TASK ITEM
All lines of the material below that include the string "рабочих" are to be copied.

MATERIAL SUPPLIED
##############################
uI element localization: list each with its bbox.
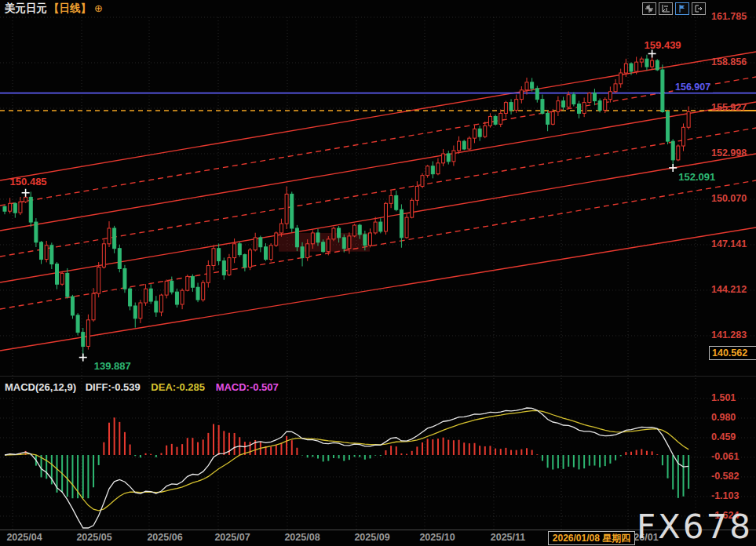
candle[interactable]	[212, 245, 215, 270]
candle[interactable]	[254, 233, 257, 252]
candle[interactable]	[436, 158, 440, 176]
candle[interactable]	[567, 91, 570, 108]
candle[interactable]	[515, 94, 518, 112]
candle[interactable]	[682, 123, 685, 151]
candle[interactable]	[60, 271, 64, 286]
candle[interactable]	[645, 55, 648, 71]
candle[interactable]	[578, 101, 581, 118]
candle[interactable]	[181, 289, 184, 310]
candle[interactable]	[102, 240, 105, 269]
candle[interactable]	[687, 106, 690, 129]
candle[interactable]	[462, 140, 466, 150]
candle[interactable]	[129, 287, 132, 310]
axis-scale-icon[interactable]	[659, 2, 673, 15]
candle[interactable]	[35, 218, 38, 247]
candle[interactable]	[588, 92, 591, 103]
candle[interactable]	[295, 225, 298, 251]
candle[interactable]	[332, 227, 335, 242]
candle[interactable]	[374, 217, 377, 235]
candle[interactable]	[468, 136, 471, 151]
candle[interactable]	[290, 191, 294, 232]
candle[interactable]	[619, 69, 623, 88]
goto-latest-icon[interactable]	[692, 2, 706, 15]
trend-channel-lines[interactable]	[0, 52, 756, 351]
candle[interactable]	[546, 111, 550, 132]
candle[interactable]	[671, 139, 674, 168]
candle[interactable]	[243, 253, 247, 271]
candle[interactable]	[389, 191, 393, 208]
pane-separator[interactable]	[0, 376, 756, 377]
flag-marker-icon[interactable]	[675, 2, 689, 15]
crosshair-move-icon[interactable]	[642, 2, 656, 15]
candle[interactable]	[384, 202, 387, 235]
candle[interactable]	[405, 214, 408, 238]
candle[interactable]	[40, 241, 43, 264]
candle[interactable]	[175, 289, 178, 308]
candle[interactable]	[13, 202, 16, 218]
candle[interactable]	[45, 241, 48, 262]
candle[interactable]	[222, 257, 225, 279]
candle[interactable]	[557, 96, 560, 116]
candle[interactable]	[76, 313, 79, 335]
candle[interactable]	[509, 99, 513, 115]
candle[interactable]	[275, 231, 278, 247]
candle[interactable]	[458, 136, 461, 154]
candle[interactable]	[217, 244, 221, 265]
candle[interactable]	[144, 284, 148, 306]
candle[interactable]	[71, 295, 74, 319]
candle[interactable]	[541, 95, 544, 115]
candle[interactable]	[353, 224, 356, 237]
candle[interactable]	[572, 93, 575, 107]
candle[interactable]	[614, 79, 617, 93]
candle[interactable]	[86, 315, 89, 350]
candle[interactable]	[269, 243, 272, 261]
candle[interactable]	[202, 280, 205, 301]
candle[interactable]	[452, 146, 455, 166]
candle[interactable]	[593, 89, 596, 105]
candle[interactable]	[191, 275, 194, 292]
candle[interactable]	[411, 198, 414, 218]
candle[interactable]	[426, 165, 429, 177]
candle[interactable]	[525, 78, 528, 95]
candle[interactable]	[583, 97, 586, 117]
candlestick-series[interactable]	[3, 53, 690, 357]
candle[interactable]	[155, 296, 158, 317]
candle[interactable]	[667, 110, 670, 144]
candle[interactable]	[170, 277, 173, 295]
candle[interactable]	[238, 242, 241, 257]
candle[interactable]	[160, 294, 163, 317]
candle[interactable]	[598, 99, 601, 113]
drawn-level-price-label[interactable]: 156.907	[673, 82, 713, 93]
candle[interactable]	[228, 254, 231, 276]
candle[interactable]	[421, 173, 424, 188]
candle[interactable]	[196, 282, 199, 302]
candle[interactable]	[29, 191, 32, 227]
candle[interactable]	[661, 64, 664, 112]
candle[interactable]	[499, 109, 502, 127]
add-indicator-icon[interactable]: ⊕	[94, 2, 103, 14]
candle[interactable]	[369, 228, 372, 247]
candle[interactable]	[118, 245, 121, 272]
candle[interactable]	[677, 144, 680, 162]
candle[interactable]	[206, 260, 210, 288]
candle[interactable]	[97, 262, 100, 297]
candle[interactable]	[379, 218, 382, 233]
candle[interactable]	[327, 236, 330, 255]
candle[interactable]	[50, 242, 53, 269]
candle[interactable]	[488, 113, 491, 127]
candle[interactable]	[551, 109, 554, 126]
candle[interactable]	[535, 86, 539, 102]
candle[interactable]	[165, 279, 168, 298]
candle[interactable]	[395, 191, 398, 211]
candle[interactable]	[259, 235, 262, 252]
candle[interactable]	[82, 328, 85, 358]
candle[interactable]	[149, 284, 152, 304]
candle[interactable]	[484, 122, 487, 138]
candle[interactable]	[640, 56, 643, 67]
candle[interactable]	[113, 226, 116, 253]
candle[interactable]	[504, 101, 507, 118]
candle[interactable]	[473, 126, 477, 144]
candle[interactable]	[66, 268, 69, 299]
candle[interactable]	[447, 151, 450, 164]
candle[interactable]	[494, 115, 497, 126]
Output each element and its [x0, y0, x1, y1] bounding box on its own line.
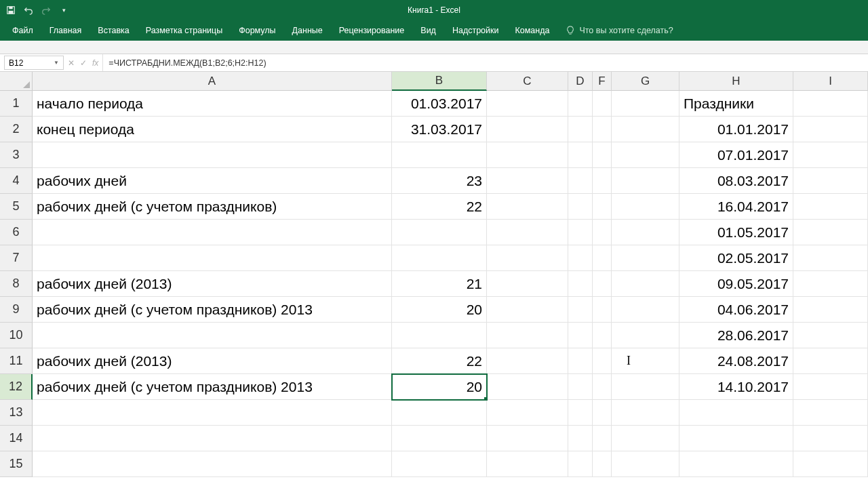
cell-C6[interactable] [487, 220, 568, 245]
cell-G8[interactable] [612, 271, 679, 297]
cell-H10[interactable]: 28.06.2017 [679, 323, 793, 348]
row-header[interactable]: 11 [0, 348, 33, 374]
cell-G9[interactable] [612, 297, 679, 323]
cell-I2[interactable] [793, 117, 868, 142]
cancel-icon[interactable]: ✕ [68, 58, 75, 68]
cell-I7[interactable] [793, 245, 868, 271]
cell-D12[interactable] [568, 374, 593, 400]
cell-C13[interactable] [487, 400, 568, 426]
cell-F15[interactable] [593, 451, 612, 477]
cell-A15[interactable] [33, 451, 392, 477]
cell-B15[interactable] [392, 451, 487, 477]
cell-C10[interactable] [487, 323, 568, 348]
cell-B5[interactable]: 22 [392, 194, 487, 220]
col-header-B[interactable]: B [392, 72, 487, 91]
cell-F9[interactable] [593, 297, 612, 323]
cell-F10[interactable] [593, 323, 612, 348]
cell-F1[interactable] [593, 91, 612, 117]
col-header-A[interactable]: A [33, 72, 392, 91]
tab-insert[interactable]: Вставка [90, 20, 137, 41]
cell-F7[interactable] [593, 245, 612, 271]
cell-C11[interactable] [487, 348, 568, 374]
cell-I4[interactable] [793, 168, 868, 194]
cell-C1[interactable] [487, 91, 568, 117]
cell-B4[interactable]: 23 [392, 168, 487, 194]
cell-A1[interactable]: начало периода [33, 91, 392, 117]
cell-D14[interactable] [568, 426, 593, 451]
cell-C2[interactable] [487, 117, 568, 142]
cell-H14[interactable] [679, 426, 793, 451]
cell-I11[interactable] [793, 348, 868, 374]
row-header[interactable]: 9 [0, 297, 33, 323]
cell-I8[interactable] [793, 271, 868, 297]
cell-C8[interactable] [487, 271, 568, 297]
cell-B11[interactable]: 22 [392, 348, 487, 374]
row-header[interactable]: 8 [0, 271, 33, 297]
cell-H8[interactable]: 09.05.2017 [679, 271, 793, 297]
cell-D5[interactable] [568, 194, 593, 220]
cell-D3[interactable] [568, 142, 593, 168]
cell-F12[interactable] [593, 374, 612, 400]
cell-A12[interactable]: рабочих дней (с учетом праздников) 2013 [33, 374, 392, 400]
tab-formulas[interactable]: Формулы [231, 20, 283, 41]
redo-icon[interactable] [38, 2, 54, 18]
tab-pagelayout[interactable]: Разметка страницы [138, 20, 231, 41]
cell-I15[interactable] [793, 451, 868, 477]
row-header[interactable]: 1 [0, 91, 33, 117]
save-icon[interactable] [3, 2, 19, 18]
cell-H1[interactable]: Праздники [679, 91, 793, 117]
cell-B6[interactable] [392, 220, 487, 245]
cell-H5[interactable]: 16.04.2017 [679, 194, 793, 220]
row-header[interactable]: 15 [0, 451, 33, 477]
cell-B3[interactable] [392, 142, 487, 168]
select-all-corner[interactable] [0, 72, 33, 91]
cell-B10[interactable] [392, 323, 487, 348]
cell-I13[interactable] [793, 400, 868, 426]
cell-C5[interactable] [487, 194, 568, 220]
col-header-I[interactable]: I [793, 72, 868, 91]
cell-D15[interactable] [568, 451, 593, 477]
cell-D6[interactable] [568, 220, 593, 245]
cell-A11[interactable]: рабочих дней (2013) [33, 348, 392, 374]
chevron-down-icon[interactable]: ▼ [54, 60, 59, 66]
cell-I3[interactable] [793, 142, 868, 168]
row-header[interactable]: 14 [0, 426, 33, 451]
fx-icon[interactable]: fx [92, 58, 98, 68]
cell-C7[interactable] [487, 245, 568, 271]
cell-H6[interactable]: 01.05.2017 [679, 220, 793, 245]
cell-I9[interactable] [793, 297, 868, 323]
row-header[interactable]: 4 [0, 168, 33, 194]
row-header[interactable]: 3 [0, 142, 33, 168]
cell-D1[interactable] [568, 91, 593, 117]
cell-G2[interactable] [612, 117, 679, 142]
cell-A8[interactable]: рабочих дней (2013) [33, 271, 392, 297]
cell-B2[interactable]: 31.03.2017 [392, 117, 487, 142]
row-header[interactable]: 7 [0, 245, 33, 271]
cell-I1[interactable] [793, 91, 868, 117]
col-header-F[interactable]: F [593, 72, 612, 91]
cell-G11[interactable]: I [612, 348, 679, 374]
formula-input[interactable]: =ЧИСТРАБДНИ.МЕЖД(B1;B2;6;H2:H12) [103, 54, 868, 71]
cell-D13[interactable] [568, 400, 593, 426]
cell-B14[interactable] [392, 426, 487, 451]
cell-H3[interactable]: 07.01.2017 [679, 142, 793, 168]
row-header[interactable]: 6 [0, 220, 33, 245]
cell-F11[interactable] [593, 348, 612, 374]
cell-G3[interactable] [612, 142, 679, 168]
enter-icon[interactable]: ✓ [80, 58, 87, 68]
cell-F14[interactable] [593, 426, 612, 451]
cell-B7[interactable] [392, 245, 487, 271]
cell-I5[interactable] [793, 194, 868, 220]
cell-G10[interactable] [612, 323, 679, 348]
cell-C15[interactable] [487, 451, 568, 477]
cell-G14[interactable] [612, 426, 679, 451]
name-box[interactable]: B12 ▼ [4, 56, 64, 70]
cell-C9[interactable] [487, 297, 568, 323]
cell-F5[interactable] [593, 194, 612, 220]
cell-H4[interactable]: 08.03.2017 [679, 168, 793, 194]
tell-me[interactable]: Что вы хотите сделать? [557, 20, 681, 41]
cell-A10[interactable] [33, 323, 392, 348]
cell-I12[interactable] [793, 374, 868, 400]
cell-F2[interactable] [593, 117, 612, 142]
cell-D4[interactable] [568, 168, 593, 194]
##############################
TASK OUTPUT
cell-A12[interactable]: рабочих дней (с учетом праздников) 2013 [33, 374, 392, 400]
cell-A11[interactable]: рабочих дней (2013) [33, 348, 392, 374]
cell-A8[interactable]: рабочих дней (2013) [33, 271, 392, 297]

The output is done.